(Page images and extracted text)
=======

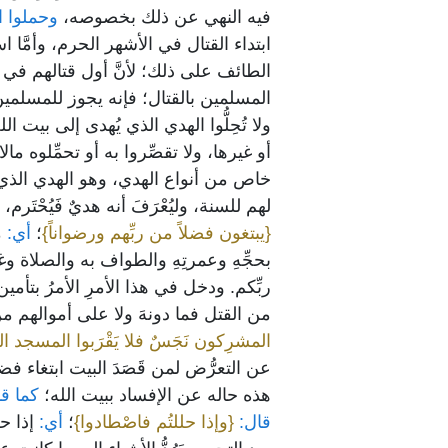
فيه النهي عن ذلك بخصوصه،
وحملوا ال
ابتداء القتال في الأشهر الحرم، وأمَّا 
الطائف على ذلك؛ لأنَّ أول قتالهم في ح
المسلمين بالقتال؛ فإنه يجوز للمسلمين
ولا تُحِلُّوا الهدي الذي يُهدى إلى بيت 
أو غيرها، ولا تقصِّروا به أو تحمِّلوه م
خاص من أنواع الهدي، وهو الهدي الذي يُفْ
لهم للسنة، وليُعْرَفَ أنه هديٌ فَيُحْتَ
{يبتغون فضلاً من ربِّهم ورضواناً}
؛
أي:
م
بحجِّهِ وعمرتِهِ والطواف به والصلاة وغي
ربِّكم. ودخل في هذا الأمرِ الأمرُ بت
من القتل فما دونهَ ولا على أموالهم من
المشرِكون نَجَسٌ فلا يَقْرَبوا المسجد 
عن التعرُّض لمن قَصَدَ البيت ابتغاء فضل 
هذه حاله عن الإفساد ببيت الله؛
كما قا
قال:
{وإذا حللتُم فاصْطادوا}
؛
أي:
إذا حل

=======

## TASK TO CARRY OUT
A single figure is the whole answer here: the number of lines in the records above that include "الذي".

## WRITTEN ANSWER
2